## [Problem]
Please give the data again in full, exactly as it reads.

## [Dataset entries]
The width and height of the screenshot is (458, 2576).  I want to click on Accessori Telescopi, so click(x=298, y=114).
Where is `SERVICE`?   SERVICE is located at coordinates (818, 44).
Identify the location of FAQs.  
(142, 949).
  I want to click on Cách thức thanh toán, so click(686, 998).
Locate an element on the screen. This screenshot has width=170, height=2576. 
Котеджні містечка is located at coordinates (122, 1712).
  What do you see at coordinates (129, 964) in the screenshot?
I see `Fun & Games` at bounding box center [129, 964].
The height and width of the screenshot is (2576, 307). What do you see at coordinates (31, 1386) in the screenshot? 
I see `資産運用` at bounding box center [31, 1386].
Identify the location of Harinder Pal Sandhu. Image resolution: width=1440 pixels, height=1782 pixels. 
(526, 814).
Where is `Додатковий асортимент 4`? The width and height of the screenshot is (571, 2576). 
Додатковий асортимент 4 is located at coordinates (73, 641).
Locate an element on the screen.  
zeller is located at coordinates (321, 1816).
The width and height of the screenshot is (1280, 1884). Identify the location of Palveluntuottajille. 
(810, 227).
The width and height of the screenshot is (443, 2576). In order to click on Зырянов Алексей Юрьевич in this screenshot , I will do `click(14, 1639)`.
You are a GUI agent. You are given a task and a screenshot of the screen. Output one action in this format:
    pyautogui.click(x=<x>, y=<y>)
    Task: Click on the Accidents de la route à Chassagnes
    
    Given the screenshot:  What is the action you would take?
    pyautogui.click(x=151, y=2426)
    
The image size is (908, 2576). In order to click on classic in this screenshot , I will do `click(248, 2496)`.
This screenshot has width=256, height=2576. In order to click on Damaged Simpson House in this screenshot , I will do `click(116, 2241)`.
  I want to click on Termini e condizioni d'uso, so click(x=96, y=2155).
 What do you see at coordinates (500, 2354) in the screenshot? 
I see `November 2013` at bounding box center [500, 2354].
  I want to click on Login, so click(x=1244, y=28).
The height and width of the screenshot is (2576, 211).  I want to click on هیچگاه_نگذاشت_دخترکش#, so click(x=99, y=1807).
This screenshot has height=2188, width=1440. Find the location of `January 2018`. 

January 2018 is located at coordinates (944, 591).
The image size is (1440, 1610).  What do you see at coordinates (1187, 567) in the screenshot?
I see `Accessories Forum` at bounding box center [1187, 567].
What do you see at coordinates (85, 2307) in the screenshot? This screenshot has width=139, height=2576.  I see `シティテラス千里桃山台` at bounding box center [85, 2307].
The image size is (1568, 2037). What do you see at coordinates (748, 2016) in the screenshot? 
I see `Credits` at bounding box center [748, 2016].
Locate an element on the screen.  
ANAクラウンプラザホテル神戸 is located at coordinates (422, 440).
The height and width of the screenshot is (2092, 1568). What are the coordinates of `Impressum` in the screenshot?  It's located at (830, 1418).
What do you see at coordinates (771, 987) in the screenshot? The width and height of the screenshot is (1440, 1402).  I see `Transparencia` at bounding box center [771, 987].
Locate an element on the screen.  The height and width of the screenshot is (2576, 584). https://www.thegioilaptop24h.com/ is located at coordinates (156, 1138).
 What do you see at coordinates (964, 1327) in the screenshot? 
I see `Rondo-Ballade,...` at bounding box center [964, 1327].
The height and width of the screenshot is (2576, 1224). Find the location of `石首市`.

## [Your solution]
The width and height of the screenshot is (458, 2576).  I want to click on Accessori Telescopi, so click(x=298, y=114).
Where is `SERVICE`?   SERVICE is located at coordinates (818, 44).
Identify the location of FAQs.  
(142, 949).
  I want to click on Cách thức thanh toán, so click(686, 998).
Locate an element on the screen. This screenshot has width=170, height=2576. 
Котеджні містечка is located at coordinates (122, 1712).
  What do you see at coordinates (129, 964) in the screenshot?
I see `Fun & Games` at bounding box center [129, 964].
The height and width of the screenshot is (2576, 307). What do you see at coordinates (31, 1386) in the screenshot? 
I see `資産運用` at bounding box center [31, 1386].
Identify the location of Harinder Pal Sandhu. Image resolution: width=1440 pixels, height=1782 pixels. 
(526, 814).
Where is `Додатковий асортимент 4`? The width and height of the screenshot is (571, 2576). 
Додатковий асортимент 4 is located at coordinates (73, 641).
Locate an element on the screen.  
zeller is located at coordinates (321, 1816).
The width and height of the screenshot is (1280, 1884). Identify the location of Palveluntuottajille. 
(810, 227).
The width and height of the screenshot is (443, 2576). In order to click on Зырянов Алексей Юрьевич in this screenshot , I will do `click(14, 1639)`.
You are a GUI agent. You are given a task and a screenshot of the screen. Output one action in this format:
    pyautogui.click(x=<x>, y=<y>)
    Task: Click on the Accidents de la route à Chassagnes
    
    Given the screenshot:  What is the action you would take?
    pyautogui.click(x=151, y=2426)
    
The image size is (908, 2576). In order to click on classic in this screenshot , I will do `click(248, 2496)`.
This screenshot has width=256, height=2576. In order to click on Damaged Simpson House in this screenshot , I will do `click(116, 2241)`.
  I want to click on Termini e condizioni d'uso, so click(x=96, y=2155).
 What do you see at coordinates (500, 2354) in the screenshot? 
I see `November 2013` at bounding box center [500, 2354].
  I want to click on Login, so click(x=1244, y=28).
The height and width of the screenshot is (2576, 211).  I want to click on هیچگاه_نگذاشت_دخترکش#, so click(x=99, y=1807).
This screenshot has height=2188, width=1440. Find the location of `January 2018`. 

January 2018 is located at coordinates (944, 591).
The image size is (1440, 1610).  What do you see at coordinates (1187, 567) in the screenshot?
I see `Accessories Forum` at bounding box center [1187, 567].
What do you see at coordinates (85, 2307) in the screenshot? This screenshot has width=139, height=2576.  I see `シティテラス千里桃山台` at bounding box center [85, 2307].
The image size is (1568, 2037). What do you see at coordinates (748, 2016) in the screenshot? 
I see `Credits` at bounding box center [748, 2016].
Locate an element on the screen.  
ANAクラウンプラザホテル神戸 is located at coordinates (422, 440).
The height and width of the screenshot is (2092, 1568). What are the coordinates of `Impressum` in the screenshot?  It's located at (830, 1418).
What do you see at coordinates (771, 987) in the screenshot? The width and height of the screenshot is (1440, 1402).  I see `Transparencia` at bounding box center [771, 987].
Locate an element on the screen.  The height and width of the screenshot is (2576, 584). https://www.thegioilaptop24h.com/ is located at coordinates (156, 1138).
 What do you see at coordinates (964, 1327) in the screenshot? 
I see `Rondo-Ballade,...` at bounding box center [964, 1327].
The height and width of the screenshot is (2576, 1224). Find the location of `石首市`.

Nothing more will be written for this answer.